La bière, c'est une évidence, constitue un point commun à tous les Allemands, de l'Est (Ossis) comme de l'Ouest (Wessis). Mais le breuvage national suffit-il, même avec des verres d'un litre comme à la fête de la bière, à faire oublier les différences psychologiques et matérielles qui subsistent? 

22 ans de réunification, c'est aussi 22 ans d'Allemagne pour moi. Je me rappelle les cérémonies du 3 octobre 1990 que j'étais venu couvrir pour le quotidien "La Croix". L'article paru le lendemain s'intitulait "la kermesse de l'unité" pour évoquer des cérémonies émouvantes mais bon enfant au pied de la porte de Brandebourg et du Reichstag à Berlin. 

22 ans, ce sont aussi beaucoup de rencontres et de petites phrases sur les états d'âme ou l'Etat d'âmes des Allemands. Cette amie est-allemande, une institutrice, qui m'hébergea quelques jours lors de mon installation à Berlin fin octobre 1990 et pour qui il était inconcevable de vivre à l'Ouest. Une réflexion souvent entendue de la part de Berlinois de l'Est pour qui au-delà de quelques incursions, découvertes et autres emplettes, la partie occidentale de leur nouvelle capitale restait une zone où ils ne se sentaient pas à l'aise. 

La une légendaire du magazine satirique ouest-allemand "Titanic", pourtant plutôt à gauche, en 1990 sur la première banane de la jeune Allemande de l'Est Gaby... traduit bien le complexe de supériorité plus ou moins affirmé ou verbalisé de nombreux Wessis. 

Un investisseur français me cita lors d'une rencontre la remarque significative -même si elle était outrancière- d'un concurrent ouest-allemand intéressé par la même entreprise qui devait être privatisée à l'Est : "Lorsque vous étiez en Algérie, nous vous avons laissé tranquilles. Laissez nous faire nos affaires ici". 

Ces premières années sont marquées par le développement de nombreux ressentiments après l'euphorie de la chute du mur et de la réunification. D'un côté, des Ossis abasourdis par le rouleau compresseur de l'Ouest qui les emporte, qui du jour au lendemain doivent ingurgiter des milliers de nouvelles règles... et se retrouvent massivement au chômage après l'échec patent du modèle économique est-allemand. 

De l'autre, des Wessis qui avaient cru les propos d'Helmut Kohl promettant pour bientôt des "paysages florissants" qui se transformaient en gouffre financier -2000 milliards d'Euros environ de transferts d'Ouest en Est depuis 1990. Les mêmes Wessis qui ne comprenaient pas les déceptions de leurs frères ou cousins développant avec le temps une nostalgie, sinon pour la défunte RDA; en tout cas pour certains de ces aspects comme la sécurité de l'emploi. 
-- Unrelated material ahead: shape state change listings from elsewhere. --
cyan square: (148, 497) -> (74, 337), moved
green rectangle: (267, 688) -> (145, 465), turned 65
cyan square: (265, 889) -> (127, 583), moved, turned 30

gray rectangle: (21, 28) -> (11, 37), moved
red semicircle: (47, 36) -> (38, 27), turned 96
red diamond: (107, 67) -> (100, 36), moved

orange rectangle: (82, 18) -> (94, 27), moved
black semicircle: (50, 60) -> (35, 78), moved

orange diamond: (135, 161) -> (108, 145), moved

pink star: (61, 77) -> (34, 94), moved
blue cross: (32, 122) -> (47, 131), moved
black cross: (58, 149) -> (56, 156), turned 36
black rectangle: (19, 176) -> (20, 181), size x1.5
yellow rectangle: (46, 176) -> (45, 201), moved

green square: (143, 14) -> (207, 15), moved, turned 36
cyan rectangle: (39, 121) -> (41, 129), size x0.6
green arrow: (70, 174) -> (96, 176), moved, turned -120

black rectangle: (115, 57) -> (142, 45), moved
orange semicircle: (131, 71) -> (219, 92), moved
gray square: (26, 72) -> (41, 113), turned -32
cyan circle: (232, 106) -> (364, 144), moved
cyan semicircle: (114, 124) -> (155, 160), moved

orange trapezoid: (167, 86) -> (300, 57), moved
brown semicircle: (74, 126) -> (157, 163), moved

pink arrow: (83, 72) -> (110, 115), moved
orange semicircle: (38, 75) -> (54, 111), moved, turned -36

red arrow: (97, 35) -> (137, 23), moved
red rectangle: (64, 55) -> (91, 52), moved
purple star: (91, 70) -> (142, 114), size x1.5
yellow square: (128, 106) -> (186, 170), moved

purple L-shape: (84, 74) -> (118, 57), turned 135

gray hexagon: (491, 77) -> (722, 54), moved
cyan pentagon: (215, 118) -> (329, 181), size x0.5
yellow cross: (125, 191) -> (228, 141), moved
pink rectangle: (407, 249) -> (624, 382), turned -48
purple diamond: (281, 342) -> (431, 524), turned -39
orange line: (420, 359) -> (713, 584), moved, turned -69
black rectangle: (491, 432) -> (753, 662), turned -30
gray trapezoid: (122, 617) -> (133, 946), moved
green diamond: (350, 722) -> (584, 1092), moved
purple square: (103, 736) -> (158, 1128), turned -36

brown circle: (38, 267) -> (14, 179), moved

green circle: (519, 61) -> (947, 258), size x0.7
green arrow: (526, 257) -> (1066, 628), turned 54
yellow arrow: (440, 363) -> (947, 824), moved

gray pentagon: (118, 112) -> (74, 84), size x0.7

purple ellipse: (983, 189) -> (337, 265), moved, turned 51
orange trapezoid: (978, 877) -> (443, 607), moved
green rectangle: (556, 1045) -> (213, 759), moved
A gauche Walter Ulbricht, le dirigeant de la RDA de l'époque déclarant peu avant la construction du mur en 1961 : "Personne n'a l'intention de construire un mur"
A droite aujourdhui un Allemand, un mur planté dans la tête : "Certains n'ont pas l'intention de supprimer le mur dans les têtes"

Certes, les choses sont moins drastiques que dans les années 90. Mais le sondage paru mardi dans "Bild Zeitung" montre que les trois quarts des Allemands relèvent toujours des différences de mentalités entre l'Est et l'Ouest. 

Sur le terrain, les différences sont remarquables. Comparées à des communes au bord de la faillite du bassin de la Ruhr, le moindre petit village à l'Est est pimpant avec des façades rénovées, des trottoirs et des routes refaites, des infrastructures plus modernes. On est passé du 22 à Asnières au 21ème siècle là où certaines régions de l'Ouest en difficulté et parfois jalouses conservent le charme plus que désuet de la reconstruction de l'après-guerre.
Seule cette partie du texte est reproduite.